Jonathan Perez
3/21/03
A Suicidal Aesthetic and The Gift of Immortality
In Keats’
Ode to a Nightingale, the act of transmission between poet and audience becomes complicated. At first glance, the poem would seem not as much a dedication to the physical form of a bird, but instead an ode to the idea of the bird and the subsequent feelings it evokes. Keats discovers greater meaning in the Nightingale’s song that seems to transcend mortality and hint at something more divine. Further complicating the act of transmission, the poet projects his own hopes and wishes onto the birdsong, leaving us as readers, still uncertain of what is to be read as truth and what remains fixed in the poet’s imagination: “do I wake or sleep?” (
Keats, line 80). The poem’s entire narrative structure centers itself around a similar paradox, as the act of transmission becomes a one-way road. While appreciating the sublime in a Nightingale’s song, Keats also finds himself unable to return to that normative state now left behind him in the wake of ecstatic experience. In other words, Keats’ dilemma lies in his inability to fully divorce himself from the Nightingale’s beautiful song. Unable to fully relinquish what came before, locked in a present state of melancholy and half-existence, the poem displays this struggle.

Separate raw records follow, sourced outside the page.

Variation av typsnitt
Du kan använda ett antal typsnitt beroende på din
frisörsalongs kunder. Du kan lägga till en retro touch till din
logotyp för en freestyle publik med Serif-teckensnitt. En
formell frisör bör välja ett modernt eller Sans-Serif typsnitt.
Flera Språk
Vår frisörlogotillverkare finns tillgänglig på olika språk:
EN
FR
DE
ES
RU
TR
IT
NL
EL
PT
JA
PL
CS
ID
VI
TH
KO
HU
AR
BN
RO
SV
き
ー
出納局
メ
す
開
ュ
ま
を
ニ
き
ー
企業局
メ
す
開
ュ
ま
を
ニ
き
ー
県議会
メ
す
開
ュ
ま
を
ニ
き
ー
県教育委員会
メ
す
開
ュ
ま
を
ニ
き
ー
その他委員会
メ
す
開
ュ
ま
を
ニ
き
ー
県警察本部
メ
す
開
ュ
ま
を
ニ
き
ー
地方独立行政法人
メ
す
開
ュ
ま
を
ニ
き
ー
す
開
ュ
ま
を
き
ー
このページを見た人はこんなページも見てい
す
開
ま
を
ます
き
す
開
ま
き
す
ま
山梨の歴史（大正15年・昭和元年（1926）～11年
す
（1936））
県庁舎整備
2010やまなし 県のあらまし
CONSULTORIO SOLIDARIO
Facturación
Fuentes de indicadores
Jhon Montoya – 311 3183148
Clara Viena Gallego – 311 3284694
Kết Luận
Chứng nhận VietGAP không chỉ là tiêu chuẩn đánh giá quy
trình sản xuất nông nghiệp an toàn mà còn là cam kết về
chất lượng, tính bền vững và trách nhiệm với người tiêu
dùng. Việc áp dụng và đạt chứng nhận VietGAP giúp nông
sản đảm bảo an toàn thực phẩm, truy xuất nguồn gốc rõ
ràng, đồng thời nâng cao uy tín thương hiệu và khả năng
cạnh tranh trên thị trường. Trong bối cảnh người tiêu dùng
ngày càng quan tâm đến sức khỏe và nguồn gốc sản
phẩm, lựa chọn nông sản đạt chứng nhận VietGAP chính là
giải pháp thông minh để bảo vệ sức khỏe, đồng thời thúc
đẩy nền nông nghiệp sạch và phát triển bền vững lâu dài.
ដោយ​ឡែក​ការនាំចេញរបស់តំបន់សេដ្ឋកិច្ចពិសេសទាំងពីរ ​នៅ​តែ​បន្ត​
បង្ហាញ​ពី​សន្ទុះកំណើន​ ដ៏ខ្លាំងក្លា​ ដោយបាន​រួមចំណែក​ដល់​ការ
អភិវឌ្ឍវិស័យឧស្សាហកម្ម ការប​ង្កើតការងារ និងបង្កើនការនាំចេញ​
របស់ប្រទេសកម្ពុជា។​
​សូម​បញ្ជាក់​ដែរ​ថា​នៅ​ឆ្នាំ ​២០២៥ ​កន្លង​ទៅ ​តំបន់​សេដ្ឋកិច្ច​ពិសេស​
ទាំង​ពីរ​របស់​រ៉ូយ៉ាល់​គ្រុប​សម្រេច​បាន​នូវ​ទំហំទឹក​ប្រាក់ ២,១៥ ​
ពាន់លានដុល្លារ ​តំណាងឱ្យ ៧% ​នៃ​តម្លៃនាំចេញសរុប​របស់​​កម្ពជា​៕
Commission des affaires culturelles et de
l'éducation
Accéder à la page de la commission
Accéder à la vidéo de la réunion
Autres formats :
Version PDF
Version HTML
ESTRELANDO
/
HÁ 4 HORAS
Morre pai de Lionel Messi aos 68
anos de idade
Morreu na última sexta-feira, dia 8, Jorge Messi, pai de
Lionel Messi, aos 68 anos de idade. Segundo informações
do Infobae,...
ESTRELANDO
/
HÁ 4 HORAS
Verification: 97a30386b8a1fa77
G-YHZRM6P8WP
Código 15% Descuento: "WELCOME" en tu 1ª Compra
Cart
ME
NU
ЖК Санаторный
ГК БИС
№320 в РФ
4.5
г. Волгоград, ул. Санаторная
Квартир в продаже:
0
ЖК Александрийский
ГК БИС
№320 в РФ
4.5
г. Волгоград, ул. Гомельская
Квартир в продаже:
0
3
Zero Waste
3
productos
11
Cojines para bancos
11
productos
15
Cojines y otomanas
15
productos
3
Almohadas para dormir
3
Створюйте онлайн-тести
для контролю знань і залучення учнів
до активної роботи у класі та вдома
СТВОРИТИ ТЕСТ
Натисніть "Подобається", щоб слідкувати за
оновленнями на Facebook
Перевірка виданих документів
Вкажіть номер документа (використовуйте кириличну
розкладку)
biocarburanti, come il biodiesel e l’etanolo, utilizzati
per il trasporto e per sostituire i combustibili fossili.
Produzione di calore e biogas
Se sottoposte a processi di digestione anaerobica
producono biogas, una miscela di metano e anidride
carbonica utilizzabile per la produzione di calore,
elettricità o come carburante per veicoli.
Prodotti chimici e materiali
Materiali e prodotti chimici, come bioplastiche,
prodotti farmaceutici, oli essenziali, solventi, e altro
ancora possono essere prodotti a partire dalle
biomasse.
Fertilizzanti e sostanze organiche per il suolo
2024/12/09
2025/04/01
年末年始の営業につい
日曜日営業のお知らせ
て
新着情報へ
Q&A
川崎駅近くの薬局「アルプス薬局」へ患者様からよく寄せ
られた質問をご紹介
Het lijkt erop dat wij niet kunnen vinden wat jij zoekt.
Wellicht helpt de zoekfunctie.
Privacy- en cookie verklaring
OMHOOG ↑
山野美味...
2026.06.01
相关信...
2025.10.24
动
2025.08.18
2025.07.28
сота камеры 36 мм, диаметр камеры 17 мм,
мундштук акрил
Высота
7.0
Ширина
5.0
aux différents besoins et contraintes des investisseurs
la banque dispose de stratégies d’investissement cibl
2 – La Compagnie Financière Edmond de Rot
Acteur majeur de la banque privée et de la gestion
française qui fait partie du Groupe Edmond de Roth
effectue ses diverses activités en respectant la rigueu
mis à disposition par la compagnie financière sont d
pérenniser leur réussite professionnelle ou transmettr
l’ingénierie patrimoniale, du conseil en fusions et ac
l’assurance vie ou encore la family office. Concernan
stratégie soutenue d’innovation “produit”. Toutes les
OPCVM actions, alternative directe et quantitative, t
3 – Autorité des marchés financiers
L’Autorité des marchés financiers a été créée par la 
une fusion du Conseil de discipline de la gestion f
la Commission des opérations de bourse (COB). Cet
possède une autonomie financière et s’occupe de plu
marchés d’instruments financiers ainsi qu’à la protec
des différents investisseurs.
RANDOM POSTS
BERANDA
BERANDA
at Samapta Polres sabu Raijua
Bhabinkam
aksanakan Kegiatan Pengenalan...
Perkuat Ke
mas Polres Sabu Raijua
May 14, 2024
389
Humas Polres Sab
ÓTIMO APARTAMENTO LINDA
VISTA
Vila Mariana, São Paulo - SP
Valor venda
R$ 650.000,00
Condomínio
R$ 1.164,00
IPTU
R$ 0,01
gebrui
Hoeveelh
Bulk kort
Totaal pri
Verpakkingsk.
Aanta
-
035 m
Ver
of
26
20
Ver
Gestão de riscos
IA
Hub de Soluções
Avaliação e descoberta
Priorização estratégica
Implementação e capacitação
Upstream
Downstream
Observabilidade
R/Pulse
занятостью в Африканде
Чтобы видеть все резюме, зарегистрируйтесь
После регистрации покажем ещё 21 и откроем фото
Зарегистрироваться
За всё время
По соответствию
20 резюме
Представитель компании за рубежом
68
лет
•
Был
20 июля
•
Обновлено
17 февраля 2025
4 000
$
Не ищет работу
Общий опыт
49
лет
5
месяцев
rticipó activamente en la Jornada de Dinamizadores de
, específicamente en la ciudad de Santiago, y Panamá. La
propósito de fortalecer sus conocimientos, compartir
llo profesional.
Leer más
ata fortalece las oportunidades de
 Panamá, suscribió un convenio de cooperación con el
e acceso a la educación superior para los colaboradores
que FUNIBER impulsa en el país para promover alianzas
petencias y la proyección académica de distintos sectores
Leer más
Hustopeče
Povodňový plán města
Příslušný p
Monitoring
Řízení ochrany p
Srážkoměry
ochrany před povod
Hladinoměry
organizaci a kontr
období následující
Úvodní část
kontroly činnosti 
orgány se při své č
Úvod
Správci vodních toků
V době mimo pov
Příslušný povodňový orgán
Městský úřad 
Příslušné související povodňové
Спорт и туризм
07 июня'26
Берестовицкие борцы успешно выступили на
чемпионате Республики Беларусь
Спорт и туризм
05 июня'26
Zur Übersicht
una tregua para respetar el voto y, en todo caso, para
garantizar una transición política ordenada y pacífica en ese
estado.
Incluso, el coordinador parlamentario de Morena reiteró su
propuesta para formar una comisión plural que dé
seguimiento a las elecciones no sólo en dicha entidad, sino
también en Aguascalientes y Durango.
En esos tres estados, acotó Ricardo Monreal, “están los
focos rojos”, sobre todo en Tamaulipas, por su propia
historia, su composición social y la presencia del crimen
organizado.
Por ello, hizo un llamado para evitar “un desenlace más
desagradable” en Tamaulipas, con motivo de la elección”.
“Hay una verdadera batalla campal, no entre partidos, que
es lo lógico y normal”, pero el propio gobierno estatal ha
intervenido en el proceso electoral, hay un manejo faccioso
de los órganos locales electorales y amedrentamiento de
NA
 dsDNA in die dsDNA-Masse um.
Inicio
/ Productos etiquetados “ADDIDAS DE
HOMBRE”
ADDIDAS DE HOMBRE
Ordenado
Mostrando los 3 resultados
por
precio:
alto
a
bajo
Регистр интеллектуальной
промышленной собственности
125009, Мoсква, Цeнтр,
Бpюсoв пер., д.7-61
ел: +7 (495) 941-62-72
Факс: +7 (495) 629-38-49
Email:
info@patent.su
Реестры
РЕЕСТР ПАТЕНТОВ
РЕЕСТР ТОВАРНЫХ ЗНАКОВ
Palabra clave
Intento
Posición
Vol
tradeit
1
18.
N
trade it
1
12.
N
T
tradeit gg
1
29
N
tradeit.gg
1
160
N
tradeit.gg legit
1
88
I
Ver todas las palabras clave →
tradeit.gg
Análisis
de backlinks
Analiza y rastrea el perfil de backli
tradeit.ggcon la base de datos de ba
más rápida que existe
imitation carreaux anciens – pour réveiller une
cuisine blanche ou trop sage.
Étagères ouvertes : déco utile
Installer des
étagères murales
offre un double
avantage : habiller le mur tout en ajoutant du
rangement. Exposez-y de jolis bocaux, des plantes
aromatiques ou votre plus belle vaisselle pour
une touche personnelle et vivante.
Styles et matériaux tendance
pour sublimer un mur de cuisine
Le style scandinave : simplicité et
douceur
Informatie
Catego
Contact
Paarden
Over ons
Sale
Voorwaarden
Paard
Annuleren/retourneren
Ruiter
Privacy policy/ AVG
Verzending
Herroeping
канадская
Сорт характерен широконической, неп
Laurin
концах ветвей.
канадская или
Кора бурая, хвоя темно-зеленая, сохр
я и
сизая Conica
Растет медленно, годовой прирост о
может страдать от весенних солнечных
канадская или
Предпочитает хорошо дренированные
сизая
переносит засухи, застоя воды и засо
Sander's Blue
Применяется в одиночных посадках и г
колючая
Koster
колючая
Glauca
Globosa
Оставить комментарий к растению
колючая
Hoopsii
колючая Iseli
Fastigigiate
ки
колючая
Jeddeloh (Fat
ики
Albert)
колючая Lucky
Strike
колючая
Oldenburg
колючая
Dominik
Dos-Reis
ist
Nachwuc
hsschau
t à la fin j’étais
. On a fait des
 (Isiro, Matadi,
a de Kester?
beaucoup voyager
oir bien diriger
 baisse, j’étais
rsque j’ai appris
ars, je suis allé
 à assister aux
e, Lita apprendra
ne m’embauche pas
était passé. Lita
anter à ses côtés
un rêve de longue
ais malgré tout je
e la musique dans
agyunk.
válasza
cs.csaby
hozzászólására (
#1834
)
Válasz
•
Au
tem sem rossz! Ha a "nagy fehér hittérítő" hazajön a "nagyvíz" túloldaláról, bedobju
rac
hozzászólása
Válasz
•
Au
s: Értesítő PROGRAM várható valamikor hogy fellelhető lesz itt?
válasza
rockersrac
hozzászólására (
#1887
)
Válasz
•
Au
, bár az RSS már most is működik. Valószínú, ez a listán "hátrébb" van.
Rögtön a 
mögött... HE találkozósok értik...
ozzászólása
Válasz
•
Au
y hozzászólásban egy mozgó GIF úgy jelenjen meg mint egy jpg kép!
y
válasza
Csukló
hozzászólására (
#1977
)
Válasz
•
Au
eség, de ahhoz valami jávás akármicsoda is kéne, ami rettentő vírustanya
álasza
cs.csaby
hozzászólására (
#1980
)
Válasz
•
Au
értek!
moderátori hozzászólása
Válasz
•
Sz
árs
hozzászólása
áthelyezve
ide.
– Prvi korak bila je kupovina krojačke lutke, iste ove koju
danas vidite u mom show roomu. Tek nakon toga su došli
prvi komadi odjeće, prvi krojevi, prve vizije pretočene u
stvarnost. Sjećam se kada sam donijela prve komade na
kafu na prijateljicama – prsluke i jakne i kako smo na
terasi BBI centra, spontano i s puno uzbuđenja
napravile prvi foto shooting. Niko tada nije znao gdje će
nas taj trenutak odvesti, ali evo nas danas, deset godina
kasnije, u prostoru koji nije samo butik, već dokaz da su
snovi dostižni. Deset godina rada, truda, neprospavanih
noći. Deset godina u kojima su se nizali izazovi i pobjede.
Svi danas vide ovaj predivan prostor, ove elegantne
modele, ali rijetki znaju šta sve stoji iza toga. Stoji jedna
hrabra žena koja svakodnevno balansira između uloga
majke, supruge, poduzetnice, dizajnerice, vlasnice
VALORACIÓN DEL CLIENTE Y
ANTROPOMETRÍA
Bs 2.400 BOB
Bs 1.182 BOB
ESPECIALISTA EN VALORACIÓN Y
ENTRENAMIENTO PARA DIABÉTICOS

Defined in the American Heritage Dictionary as a “lyric poem, often in the form of an address and having an elevated style and formal structure”, the word ode arises from the Greek word for song. In this sense, Keats constructs each verse through the repetition of a specific internal rhyme scheme. After fashioning the first four lines of each verse in ABAB, Keats eases the reader into the poem’s more musical qualities. Reflecting narrative structure, the beginning of each verse can be seen as that part of the Nightingale’s song, which is both beautiful and aesthetically pleasing. In contrast, the second half of each verse follows a more inter-woven rhyme scheme with CDECDE, both putting more emphasis on the end line as well as drawing-out the latter half of each verse. Similar to the second layer of the narrative, the rhyme reflects a more profound dynamic, mirroring that part of the nightingale’s song that flirts between life and death hinting at transcendence.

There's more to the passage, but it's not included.